I have no idea what it can be but, every time i let off the gas from accelerating. my break and clucth have a slitght vibration. And when i let got of the gas i hear a click / bang sound and you can feel it in your foot. I dought its the electronic DV with the spacer in it making the vibration which is located pretty close to it. But does anyone have any idea what this vibration / bang noise is in my gas and clutch pedals?


----------



## spitpilot (Feb 14, 2000)

*Re: MKV Gas/Break Pedal vibration (m4v3r1ck)*

I can't imagine what would cause that..something loose?...You mentioned aftermarket parts..those touching something they shouldn't?







Hope you get to the bottom of this..would make me nervous to have noises goin on around brake pedal! I want that to be silent but verrrrrrrry effective! I like to drive quick, but safe and that means brakes that really do the job! http://****************.com/smile/emthup.gif


----------



## m4v3r1ck (Jan 21, 2009)

I know lol. I started after i started driving my car again after loosing my license for a month. But i have no idea what would have happened within those 30 days


----------



## PSBds07 (Sep 12, 2007)

*Re: (m4v3r1ck)*

Hey, did you ever resolve your vibration issue?
I have a MKIV GTI, and have a similar deal. Moderate vibration in the pedal (not steering wheel) whenever I ease off the throttle. The more the throttle is open, the less vibrations I feel. No sounds / clicking though.
I just installed new coil packs and spark plugs, so Im thinking its a engine timing issue.


----------



## phxgli (Jun 14, 2008)

*Re: (PSBds07)*

Make sure that your intake is not resting on the brake reservoir this has cause vibration in my brakes before


----------



## PSBds07 (Sep 12, 2007)

*Re: (m4v3r1ck)*

Hey, did you ever resolve your vibration issue?
I have a MKIV GTI, and have a similar deal. Moderate vibration in the pedal (not steering wheel) whenever I ease off the throttle. The more the throttle is open, the less vibrations I feel. No sounds / clicking though.
I just installed new coil packs and spark plugs, so Im thinking its a engine timing issue.


----------



## PSBds07 (Sep 12, 2007)

*Re: (PSBds07)*

***ah, sorry for the double post.
My wheel was loose from the lug nut holes being cross threaded. Sounded like a bad CV almost, was wheel vibration. 5 min fix to re-tap the holes.


----------



## GTijoejoe (Oct 6, 2001)

*Re: (PSBds07)*


_Quote, originally posted by *PSBds07* »_***ah, sorry for the double post.
My wheel was loose from the lug nut holes being cross threaded. Sounded like a bad CV almost, was wheel vibration. 5 min fix to re-tap the holes.

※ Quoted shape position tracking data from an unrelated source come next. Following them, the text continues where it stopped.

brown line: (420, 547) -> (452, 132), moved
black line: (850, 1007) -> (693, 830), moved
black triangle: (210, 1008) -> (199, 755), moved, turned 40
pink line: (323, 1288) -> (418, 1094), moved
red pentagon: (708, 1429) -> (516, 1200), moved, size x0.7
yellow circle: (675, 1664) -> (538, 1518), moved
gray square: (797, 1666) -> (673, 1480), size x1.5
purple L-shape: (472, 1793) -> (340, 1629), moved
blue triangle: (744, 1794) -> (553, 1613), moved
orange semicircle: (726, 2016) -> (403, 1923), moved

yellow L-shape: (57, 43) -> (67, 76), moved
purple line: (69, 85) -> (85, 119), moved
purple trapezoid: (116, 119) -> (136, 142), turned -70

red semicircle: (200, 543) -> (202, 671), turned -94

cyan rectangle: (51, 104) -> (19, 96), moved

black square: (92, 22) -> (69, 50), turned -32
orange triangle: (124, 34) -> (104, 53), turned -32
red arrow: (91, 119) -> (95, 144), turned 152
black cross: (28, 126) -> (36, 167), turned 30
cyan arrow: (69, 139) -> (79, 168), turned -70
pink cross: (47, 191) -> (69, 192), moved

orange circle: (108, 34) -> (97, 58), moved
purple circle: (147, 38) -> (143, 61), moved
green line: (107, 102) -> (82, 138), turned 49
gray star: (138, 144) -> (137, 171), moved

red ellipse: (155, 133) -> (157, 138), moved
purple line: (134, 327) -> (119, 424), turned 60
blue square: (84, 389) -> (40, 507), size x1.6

Did someone get a little too happy with an impact gun?
For any other pedal vibration, check to see if you can wiggle the pedals by hand....if thats not it, then there is some frequency going through your fire wall to make them vibrate, look for anything contacting


----------



## m4v3r1ck (Jan 21, 2009)

ya i still have the problem. I can here a click sound sometimes wen i let of the gas or let of the clutch


----------